**Records shown:**
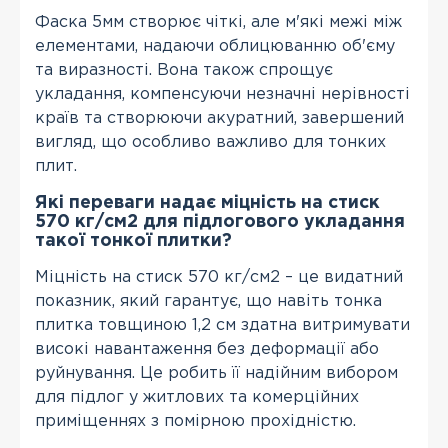
Фаска 5мм створює чіткі, але м'які межі між
елементами, надаючи облицюванню об'єму
та виразності. Вона також спрощує
укладання, компенсуючи незначні нерівності
країв та створюючи акуратний, завершений
вигляд, що особливо важливо для тонких
плит.
Які переваги надає міцність на стиск
570 кг/см2 для підлогового укладання
такої тонкої плитки?
Міцність на стиск 570 кг/см2 – це видатний
показник, який гарантує, що навіть тонка
плитка товщиною 1,2 см здатна витримувати
високі навантаження без деформації або
руйнування. Це робить її надійним вибором
для підлог у житлових та комерційних
приміщеннях з помірною прохідністю.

**Assigned task:** Every line above that carries the string "укладання" should be copied.

**Task output:**
укладання, компенсуючи незначні нерівності
570 кг/см2 для підлогового укладання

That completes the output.